Even in boom times, Blend lost money. Now the mortgage industry that it hitched its wagon to is contracting

1200x675_Nima_Story_Art_2022
Nima Ghamsari, CEO and founder of mortgage fintech Blend Labs.

Blend Labs CEO Nima Ghamsari is a betting man. In his early 20s, he bet that online poker could cover his tuition at Stanford and then some. He was right. In 2008, as the financial crisis was unfolding, he landed a job at secretive big data startup Palantir, where he learned that the $10 trillion mortgage industry was still in the Stone Age technologically. As founder of Blend Labs, Ghamsari bet that he could convince hundreds of lenders to process their mortgage loans with his bleeding-edge technology. Right again. 

But can Ghamsari play a winning hand when his software business is inextricably tied to the success of the mortgage industry, which is expected to contract by 35% or more in 2022? We’re about to find out.

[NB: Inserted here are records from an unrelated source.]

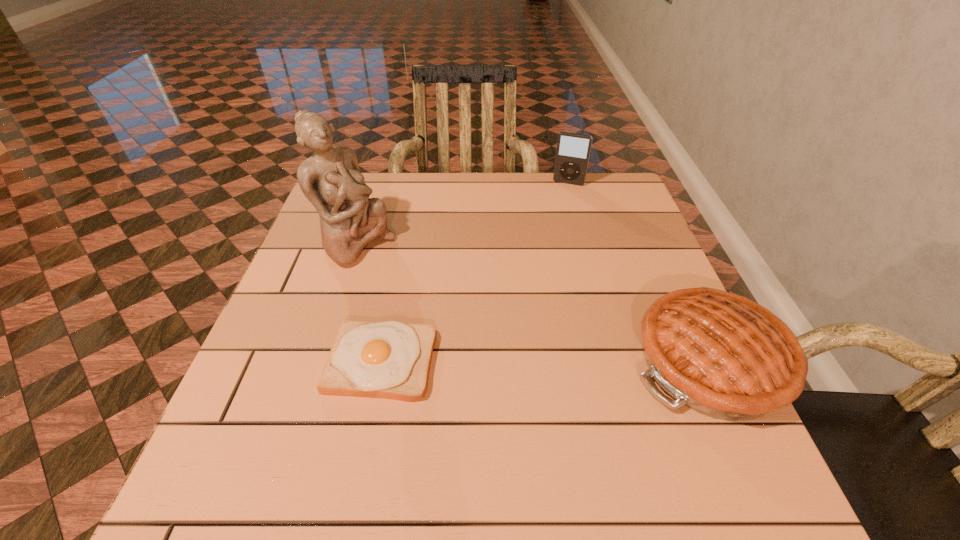 What are the coordinates of `vacant space on the desktop that is between the shortest object and the pie and is positioned on the front-facing side of the third nearest object` in the screenshot? It's located at (528, 362).

Find the location of a particular element. vacant space on the desktop that is between the toast and the second shortest object and is positioned on the front-facing side of the iPod is located at coordinates (508, 362). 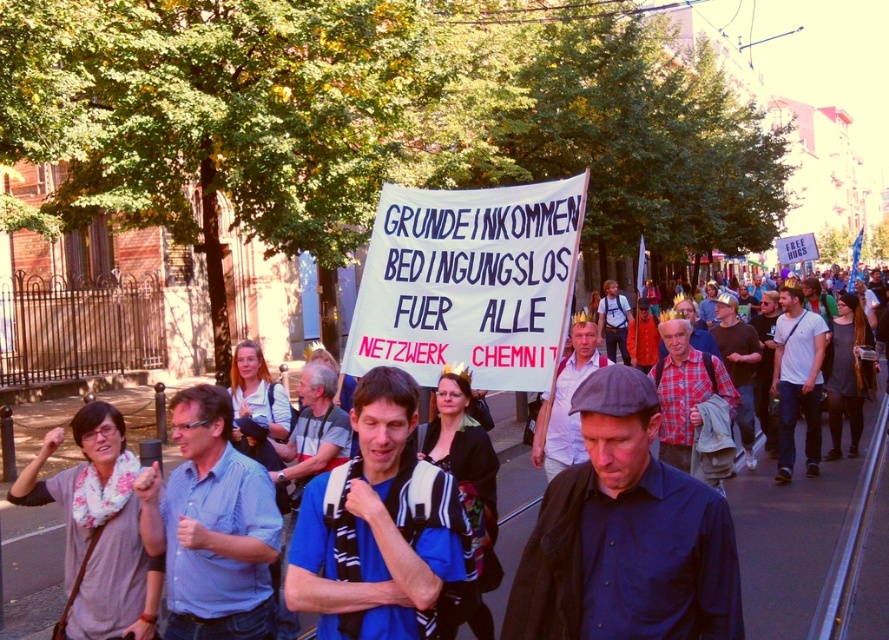 You are a participant in the protest holding a sign. You notice two points marked on your map corresponding to the point at (x=595, y=445) and the point at (x=669, y=388). Which point is closer to you if you are facing the direction of the protest march?

Point at (x=595, y=445) is in front of point at (x=669, y=388), so if you are facing the direction of the protest march, the point at (x=595, y=445) is closer to you.

You are a photographer standing at the edge of the protest. You notice two items at the center of the scene, the dark blue fabric at center and the blue shirt at center. Which one is shorter in height?

The dark blue fabric at center has a lesser height compared to the blue shirt at center, so the dark blue fabric at center is shorter.

You are a photographer standing at the edge of the protest area. You want to capture the white paper sign at center in your shot. Based on its position, where should you aim your camera to ensure the sign is centered in the frame?

To center the white paper sign at center in your frame, aim your camera at the coordinates point (787,541), as that is the 2D location of the white paper sign at center. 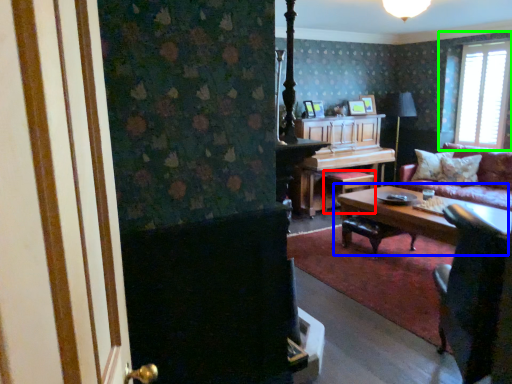 Question: Based on their relative distances, which object is nearer to stool (highlighted by a red box)? Choose from coffee table (highlighted by a blue box) and window (highlighted by a green box).

Choices:
 (A) coffee table
 (B) window

Answer: (A) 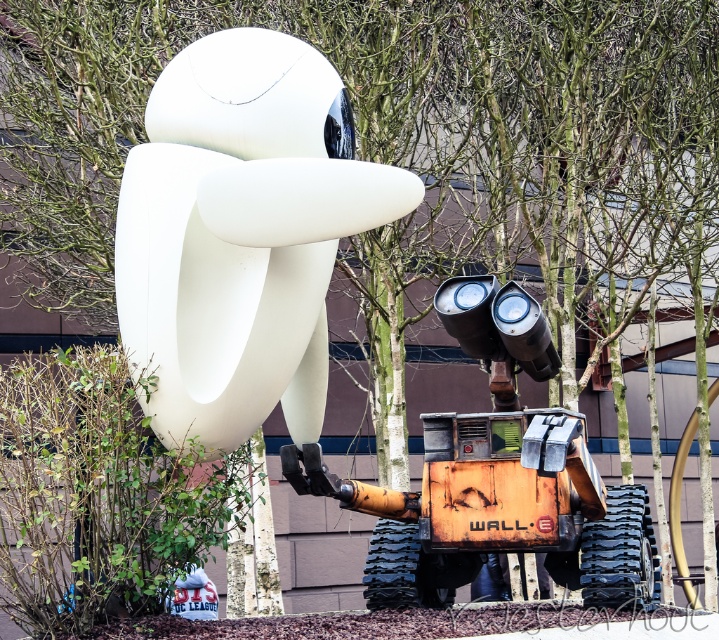 You are a city planner assessing a public square. The square has limited space, and you need to place both the white matte sculpture at center and the orange metallic excavator at center. Given their sizes, which object should be placed first to ensure both fit properly?

The white matte sculpture at center occupies less space than the orange metallic excavator at center, so place the orange metallic excavator at center first to ensure both fit properly.

In the scene shown: You are a construction worker who needs to move the orange metallic excavator at center to another location. However, you must ensure that the white matte sculpture at center remains visible to the public. Can you move the excavator without blocking the sculpture?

In its fourth quarter earnings report released last week, Blend executives spit out some ugly numbers – overall, the company lost $169.1 million in 2021, including $71.5 million in the fourth quarter. Blend’s net loss more than doubled from $74.6 million in 2020 during the refi-boom and with the market headed into a correction, executives warned investors revenue would plummet. The company expects the figure to decline 31% to between $230 million and $250 million in 2022 from $363 million last year.

“With rapid changes in U.S. interest rates, rising inflation and associated reductions in 2022 loan industry forecasts that commenced in the fourth quarter of last year and has continued into this year, loan originators are now dealing with razor-thin margins and trying to adapt to a new normal,” Ghamsari told analysts and investors on the fourth quarter earnings call. “It is clear that this rapid reversal in industry loan volume expectations has impacted our outlook for 2022 revenue growth.”

The stock that debuted in July 2021 at $20 a share has fallen to about $4.64, cutting Blend’s market capitalization from $4.4 billion to just over $1 billion, not unlike other mortgage world stocks that have been sucking wind over the past six months. 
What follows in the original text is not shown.